Das bleibt mir ein Rätsel. Ich lege so viel Wert auf Hygiene und Zubereitung. Und das waren die schönsten Morcheln, die ich im Leben gesehen habe. Ich hätte niemals vermutet, dass mit denen etwas nicht stimmt. Aber tatsächlich stammten die Dinger aus China und waren wohl gezüchtet. Das hat der Händler aber verschwiegen. Hätte ich das gewusst, wären sie sicher nicht auf dem Teller gelandet.
Was ist gegen gezüchtete Pilze aus China einzuwenden?

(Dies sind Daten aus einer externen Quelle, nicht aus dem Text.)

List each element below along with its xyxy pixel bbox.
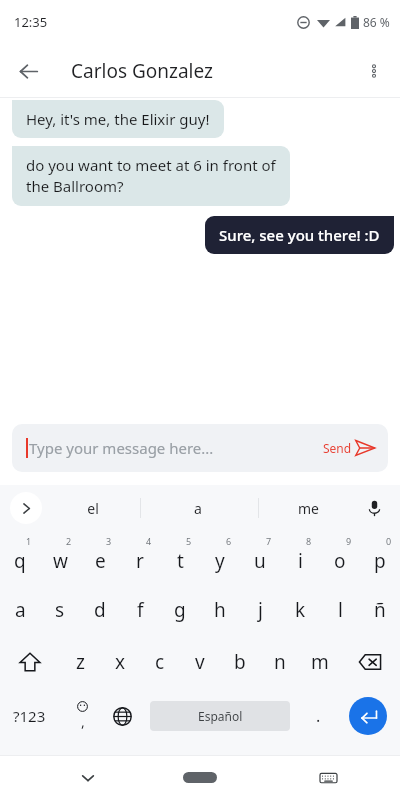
button[interactable]: me — [268, 485, 348, 531]
staticText: o — [334, 548, 346, 574]
staticText: ñ — [374, 597, 386, 623]
button[interactable]: Type your message here... — [12, 424, 388, 472]
staticText: a — [15, 597, 26, 623]
staticText: , — [81, 712, 85, 731]
button[interactable]: 5 — [160, 532, 200, 584]
staticText: k — [295, 597, 306, 623]
button[interactable]: ñ — [360, 584, 400, 636]
staticText: 86 % — [363, 14, 390, 30]
staticText: r — [136, 548, 144, 574]
staticText: q — [14, 548, 26, 574]
button[interactable]: f — [120, 584, 160, 636]
staticText: 8 — [306, 535, 312, 547]
staticText: 4 — [146, 535, 152, 547]
button[interactable]: Send — [323, 437, 376, 459]
staticText: n — [274, 649, 286, 675]
staticText: l — [338, 597, 343, 623]
button[interactable]: More suggestions — [10, 492, 42, 524]
staticText: 3 — [106, 535, 112, 547]
button[interactable]: a — [0, 584, 40, 636]
button[interactable]: n — [260, 636, 300, 688]
staticText: me — [298, 499, 319, 518]
staticText: p — [374, 548, 386, 574]
button[interactable]: h — [200, 584, 240, 636]
button[interactable]: g — [160, 584, 200, 636]
staticText: e — [95, 548, 106, 574]
button[interactable]: Emoji — [62, 696, 102, 736]
staticText: a — [194, 499, 202, 518]
button[interactable]: Sure, see you there! :D — [205, 216, 394, 254]
staticText: 5 — [186, 535, 192, 547]
button[interactable]: el — [53, 485, 133, 531]
staticText: 6 — [226, 535, 232, 547]
staticText: do you want to meet at 6 in front of the… — [26, 155, 276, 197]
staticText: 1 — [26, 535, 32, 547]
button[interactable]: a — [158, 485, 238, 531]
button[interactable]: More options — [356, 53, 392, 89]
staticText: x — [115, 649, 126, 675]
button[interactable]: Home — [183, 772, 217, 783]
staticText: j — [258, 597, 263, 623]
staticText: Send — [323, 440, 352, 456]
button[interactable]: 9 — [320, 532, 360, 584]
button[interactable]: Voice input — [358, 492, 390, 524]
button[interactable]: Hide keyboard — [68, 758, 108, 798]
staticText: el — [87, 499, 99, 518]
button[interactable]: 7 — [240, 532, 280, 584]
staticText: f — [137, 597, 144, 623]
staticText: h — [214, 597, 226, 623]
button[interactable]: 1 — [0, 532, 40, 584]
staticText: b — [234, 649, 246, 675]
staticText: . — [316, 705, 321, 727]
staticText: Carlos Gonzalez — [71, 58, 213, 84]
staticText: w — [53, 548, 68, 574]
button[interactable]: 6 — [200, 532, 240, 584]
staticText: z — [76, 649, 85, 675]
staticText: 12:35 — [14, 13, 48, 31]
button[interactable]: 4 — [120, 532, 160, 584]
button[interactable]: 0 — [360, 532, 400, 584]
button[interactable]: 8 — [280, 532, 320, 584]
staticText: 7 — [266, 535, 272, 547]
button[interactable]: v — [180, 636, 220, 688]
button[interactable]: Switch keyboard — [308, 758, 348, 798]
staticText: ?123 — [13, 706, 46, 726]
staticText: y — [215, 548, 225, 574]
staticText: v — [195, 649, 205, 675]
button[interactable]: 2 — [40, 532, 80, 584]
button[interactable]: Back — [10, 53, 46, 89]
staticText: Hey, it's me, the Elixir guy! — [26, 109, 210, 129]
button[interactable]: ?123 — [6, 693, 52, 739]
button[interactable]: Enter — [349, 697, 387, 735]
button[interactable]: b — [220, 636, 260, 688]
staticText: g — [174, 597, 186, 623]
button[interactable]: k — [280, 584, 320, 636]
staticText: i — [298, 548, 303, 574]
staticText: u — [254, 548, 266, 574]
button[interactable]: c — [140, 636, 180, 688]
button[interactable]: do you want to meet at 6 in front of the… — [12, 146, 290, 206]
staticText: 9 — [346, 535, 352, 547]
button[interactable]: j — [240, 584, 280, 636]
staticText: t — [177, 548, 184, 574]
button[interactable]: . — [298, 696, 338, 736]
button[interactable]: s — [40, 584, 80, 636]
button[interactable]: l — [320, 584, 360, 636]
button[interactable]: Backspace — [340, 636, 400, 688]
button[interactable]: 3 — [80, 532, 120, 584]
button[interactable]: z — [60, 636, 100, 688]
staticText: Sure, see you there! :D — [219, 225, 380, 245]
button[interactable]: Hey, it's me, the Elixir guy! — [12, 100, 224, 138]
staticText: d — [94, 597, 106, 623]
staticText: Type your message here... — [29, 438, 214, 458]
staticText: 0 — [386, 535, 392, 547]
staticText: m — [311, 649, 329, 675]
button[interactable]: Español — [150, 701, 290, 731]
staticText: s — [55, 597, 65, 623]
button[interactable]: m — [300, 636, 340, 688]
button[interactable]: Change language — [102, 696, 142, 736]
button[interactable]: d — [80, 584, 120, 636]
button[interactable]: Shift — [0, 636, 60, 688]
button[interactable]: x — [100, 636, 140, 688]
staticText: 2 — [66, 535, 72, 547]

Die Schweizer haben einmal versucht, Morcheln zu züchten, dann aber davon abgelassen, weil es einfach viel zu teuer war. Ich weiß nicht, was die Chinesen anders machen, dass sie preislich attraktiv bleiben. Aber ich vertraue der dortigen Lebensmittelindustrie nicht. Sowieso versuchen wir, alle unsere Produkte regional anzuschaffen. Es gibt nur wenige Ausnahmen. Aber Morcheln aus China würden niemals dazugehören.
Was war denn das Problem mit den Pilzen?
Endgültig konnte das nicht geklärt werden. Die Gerichtsmedizin stellte aber fest, dass sie auch im gegarten Zustand leicht giftig sein können. Sie haben die Pilze zweifelsfrei als Ursache für die Vergiftung ermittelt. Vielleicht war es auch ein Pestizid. Aber eines davon nachzuweisen, gleicht der Suche nach einer Nadel im Heuhaufen, weil konkret auf ein einzelnes Produkt getestet werden muss. Davon gibt es Zehntausende. Ich frage mich außerdem, wie lange die Morcheln aus China zu uns unterwegs waren. Normalerweise kann man sie acht Tage gekühlt aufbewahren. Länger nicht.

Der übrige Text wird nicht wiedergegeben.